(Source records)
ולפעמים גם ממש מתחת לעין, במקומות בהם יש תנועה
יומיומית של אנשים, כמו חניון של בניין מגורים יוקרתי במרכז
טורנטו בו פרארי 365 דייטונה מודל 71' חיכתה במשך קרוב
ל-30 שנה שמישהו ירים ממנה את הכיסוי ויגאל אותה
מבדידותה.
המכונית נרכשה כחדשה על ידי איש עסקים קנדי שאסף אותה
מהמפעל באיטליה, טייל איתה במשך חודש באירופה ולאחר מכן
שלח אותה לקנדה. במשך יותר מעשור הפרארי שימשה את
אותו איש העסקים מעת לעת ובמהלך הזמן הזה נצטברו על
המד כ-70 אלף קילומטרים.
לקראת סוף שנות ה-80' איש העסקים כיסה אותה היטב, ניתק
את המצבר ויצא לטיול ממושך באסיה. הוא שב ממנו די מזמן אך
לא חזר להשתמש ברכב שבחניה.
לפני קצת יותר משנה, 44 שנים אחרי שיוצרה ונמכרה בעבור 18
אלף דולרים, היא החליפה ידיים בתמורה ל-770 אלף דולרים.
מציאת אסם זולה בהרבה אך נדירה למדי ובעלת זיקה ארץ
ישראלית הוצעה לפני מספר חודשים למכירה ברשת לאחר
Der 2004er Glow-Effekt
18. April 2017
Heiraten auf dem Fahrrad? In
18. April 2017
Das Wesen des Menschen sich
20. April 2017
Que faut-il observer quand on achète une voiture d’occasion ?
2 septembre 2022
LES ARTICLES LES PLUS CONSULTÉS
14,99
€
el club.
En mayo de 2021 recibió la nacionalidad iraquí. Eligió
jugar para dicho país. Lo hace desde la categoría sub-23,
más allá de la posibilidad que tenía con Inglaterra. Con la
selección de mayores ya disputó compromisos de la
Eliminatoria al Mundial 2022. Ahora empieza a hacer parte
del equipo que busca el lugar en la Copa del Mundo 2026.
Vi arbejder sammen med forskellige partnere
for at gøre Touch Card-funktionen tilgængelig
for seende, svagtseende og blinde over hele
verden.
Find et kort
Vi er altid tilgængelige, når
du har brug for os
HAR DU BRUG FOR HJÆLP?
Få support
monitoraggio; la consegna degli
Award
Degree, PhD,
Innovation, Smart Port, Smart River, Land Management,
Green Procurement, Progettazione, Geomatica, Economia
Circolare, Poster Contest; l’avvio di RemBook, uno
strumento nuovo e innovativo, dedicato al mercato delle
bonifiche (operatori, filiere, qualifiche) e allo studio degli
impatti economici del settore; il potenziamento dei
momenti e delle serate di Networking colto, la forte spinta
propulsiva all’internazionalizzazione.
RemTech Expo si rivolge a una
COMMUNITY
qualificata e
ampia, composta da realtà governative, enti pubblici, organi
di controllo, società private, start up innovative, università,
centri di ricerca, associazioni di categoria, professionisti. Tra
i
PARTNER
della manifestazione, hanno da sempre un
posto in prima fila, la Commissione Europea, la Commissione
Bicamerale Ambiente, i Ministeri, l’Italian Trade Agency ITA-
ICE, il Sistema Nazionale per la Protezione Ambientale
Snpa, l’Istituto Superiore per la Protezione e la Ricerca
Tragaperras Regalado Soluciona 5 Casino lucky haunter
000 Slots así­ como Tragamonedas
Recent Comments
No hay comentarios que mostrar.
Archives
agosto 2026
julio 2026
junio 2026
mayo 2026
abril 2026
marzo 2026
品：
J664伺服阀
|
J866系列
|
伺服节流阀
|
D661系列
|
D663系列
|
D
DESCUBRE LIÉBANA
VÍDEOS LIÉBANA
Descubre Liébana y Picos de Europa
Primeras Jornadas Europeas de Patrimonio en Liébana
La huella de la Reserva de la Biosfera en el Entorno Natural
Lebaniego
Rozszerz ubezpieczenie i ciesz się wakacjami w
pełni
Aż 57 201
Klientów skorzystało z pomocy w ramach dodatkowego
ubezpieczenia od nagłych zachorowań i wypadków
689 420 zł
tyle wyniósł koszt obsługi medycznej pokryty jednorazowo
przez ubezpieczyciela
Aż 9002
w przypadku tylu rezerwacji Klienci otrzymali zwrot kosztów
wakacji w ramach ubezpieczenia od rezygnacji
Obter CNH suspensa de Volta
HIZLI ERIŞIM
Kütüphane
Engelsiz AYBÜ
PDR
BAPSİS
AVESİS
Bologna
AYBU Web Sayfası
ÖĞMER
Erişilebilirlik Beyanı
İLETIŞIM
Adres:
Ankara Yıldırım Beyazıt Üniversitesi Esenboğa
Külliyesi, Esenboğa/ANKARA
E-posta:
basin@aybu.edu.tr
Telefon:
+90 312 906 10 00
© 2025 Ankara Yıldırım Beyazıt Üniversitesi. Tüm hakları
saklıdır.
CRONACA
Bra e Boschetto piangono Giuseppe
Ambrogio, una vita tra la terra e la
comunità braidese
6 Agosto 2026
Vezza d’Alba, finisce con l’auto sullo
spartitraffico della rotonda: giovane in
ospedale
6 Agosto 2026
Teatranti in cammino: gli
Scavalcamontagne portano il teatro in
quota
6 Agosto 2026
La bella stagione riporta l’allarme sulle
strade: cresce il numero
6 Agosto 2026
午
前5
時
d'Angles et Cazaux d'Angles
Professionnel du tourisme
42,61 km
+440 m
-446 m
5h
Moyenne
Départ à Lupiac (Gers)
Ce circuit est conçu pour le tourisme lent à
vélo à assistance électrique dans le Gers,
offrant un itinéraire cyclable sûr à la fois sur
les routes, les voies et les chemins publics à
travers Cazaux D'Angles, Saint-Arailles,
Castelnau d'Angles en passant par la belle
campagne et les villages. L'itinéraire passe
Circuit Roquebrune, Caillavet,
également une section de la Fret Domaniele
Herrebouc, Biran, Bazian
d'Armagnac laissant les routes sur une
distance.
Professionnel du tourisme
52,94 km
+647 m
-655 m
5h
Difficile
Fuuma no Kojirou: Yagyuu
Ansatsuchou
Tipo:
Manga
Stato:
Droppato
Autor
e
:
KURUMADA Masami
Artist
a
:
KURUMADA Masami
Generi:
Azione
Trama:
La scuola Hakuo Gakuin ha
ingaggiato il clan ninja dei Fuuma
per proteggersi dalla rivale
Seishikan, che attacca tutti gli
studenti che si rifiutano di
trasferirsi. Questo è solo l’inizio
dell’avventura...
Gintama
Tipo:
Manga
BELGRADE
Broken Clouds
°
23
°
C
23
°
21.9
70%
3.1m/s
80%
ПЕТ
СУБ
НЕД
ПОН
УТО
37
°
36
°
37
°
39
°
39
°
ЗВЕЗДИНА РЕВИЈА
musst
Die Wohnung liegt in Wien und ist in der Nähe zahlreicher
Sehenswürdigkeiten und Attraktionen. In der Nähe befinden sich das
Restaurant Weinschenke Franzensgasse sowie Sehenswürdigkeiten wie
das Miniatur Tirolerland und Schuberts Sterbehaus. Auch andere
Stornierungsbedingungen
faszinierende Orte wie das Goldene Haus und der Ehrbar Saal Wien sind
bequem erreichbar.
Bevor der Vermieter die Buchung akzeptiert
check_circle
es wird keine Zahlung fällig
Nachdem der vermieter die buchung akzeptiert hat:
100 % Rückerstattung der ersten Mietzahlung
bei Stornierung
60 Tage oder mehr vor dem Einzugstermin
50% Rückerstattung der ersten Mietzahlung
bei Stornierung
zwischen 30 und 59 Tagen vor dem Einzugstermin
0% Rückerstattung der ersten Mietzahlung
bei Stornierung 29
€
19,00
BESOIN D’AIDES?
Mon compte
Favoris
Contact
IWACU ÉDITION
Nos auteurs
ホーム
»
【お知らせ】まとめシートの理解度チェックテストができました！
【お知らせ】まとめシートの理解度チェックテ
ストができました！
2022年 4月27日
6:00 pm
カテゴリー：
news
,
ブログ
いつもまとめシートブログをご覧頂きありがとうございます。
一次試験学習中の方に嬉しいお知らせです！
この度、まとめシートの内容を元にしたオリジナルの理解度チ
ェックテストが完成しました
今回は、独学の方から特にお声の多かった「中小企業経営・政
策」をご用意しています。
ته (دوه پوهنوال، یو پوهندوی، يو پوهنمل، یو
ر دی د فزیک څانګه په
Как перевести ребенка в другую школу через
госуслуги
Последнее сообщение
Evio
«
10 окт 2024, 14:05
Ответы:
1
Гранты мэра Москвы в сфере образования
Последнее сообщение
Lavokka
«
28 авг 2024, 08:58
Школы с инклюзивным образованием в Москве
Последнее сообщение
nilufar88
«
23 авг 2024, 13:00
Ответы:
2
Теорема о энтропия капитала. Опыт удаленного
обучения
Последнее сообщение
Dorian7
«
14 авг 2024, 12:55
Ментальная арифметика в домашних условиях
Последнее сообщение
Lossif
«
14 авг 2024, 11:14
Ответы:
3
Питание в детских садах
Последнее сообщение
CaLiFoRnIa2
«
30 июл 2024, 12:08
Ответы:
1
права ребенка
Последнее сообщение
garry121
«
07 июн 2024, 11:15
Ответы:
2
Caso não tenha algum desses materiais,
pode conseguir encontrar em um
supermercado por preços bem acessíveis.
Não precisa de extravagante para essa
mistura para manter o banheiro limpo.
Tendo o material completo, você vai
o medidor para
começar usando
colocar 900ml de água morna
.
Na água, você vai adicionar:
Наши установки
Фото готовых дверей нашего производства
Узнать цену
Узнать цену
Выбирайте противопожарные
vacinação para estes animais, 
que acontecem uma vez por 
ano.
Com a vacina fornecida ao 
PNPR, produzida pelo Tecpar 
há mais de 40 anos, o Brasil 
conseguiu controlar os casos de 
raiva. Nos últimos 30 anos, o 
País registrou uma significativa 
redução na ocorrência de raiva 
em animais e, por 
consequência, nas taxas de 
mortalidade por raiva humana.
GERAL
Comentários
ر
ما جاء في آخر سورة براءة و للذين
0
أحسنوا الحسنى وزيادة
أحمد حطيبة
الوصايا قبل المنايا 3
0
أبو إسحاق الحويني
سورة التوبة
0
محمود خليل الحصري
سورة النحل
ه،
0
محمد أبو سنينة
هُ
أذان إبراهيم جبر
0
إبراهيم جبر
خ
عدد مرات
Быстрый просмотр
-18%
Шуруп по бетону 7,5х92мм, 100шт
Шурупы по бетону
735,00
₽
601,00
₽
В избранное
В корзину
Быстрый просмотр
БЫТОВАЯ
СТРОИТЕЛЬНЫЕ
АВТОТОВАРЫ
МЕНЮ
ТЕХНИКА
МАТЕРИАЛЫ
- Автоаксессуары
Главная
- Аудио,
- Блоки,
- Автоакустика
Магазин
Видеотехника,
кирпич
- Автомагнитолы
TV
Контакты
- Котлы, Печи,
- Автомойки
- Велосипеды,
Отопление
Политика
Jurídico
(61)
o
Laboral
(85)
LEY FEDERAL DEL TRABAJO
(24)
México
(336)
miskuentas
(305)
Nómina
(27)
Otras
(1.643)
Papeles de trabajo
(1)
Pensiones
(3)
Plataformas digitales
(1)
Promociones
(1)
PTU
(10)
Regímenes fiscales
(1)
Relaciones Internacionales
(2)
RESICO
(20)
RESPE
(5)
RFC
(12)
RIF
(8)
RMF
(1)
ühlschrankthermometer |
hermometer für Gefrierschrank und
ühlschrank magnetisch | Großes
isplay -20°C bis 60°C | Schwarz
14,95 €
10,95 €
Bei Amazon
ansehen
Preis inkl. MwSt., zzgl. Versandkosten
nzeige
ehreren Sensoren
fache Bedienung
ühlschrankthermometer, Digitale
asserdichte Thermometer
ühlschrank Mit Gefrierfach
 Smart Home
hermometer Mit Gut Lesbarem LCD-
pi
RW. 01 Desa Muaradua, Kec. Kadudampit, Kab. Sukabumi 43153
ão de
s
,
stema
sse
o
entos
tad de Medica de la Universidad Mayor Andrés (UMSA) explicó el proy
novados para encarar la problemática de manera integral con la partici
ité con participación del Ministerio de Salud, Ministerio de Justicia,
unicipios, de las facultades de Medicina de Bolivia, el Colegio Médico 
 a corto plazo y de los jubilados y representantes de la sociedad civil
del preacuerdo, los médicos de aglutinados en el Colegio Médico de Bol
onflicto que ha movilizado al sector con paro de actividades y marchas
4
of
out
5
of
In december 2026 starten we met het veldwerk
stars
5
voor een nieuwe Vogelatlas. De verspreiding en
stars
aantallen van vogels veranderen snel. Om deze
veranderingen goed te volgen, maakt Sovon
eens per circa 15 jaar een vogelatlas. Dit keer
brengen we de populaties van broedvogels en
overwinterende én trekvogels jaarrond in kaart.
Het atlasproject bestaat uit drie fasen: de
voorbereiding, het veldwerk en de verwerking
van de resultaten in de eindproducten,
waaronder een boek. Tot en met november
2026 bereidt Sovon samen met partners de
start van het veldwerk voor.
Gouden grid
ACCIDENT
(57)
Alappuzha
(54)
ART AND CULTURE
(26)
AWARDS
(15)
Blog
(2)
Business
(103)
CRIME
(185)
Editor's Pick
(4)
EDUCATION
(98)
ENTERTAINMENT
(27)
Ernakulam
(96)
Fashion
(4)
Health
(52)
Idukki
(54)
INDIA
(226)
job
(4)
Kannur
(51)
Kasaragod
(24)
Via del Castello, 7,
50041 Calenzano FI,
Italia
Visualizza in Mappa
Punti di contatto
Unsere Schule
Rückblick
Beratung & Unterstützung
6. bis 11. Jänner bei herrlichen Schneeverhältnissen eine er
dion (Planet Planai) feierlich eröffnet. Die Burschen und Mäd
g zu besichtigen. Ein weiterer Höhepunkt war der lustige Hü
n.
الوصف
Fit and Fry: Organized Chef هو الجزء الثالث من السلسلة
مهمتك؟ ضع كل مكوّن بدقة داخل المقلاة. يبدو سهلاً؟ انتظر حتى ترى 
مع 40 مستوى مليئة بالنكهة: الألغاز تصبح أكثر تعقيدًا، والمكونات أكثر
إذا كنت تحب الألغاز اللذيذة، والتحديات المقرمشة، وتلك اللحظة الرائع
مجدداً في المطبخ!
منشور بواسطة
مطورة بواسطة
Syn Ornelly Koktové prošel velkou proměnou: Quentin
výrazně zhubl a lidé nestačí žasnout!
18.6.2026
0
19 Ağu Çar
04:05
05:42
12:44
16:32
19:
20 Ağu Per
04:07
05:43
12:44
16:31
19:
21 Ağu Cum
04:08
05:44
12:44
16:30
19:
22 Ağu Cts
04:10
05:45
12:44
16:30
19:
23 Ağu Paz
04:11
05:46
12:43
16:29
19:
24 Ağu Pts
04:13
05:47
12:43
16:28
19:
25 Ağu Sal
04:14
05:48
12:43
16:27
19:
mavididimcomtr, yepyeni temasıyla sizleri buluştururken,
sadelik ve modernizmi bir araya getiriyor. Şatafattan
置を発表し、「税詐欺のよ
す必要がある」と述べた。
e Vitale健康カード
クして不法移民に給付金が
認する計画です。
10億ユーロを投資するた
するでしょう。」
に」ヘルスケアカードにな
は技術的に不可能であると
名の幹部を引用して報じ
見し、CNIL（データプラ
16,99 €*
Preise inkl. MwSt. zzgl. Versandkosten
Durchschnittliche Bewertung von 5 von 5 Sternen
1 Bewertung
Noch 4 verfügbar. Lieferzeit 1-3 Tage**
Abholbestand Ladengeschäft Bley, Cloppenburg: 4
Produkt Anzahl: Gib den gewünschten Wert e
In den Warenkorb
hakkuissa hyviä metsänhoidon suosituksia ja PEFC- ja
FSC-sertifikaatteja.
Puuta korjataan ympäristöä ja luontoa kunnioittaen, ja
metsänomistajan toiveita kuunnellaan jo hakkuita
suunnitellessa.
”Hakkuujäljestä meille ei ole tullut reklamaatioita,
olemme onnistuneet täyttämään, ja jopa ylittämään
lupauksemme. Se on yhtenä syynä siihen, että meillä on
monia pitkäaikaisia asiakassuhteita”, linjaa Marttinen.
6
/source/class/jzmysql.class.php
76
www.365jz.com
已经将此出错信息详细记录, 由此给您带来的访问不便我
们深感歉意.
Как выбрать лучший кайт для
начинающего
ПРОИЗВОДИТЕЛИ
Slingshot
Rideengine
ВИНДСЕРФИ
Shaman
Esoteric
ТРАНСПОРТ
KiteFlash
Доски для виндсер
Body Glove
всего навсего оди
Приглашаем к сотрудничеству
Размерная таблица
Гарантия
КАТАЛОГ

**WHAT YOU ARE ASKED TO DO:** Find the lines above with the word "ersten". Copy them out.

**RESPONSE TO THE EXERCISE:**
100 % Rückerstattung der ersten Mietzahlung
50% Rückerstattung der ersten Mietzahlung
0% Rückerstattung der ersten Mietzahlung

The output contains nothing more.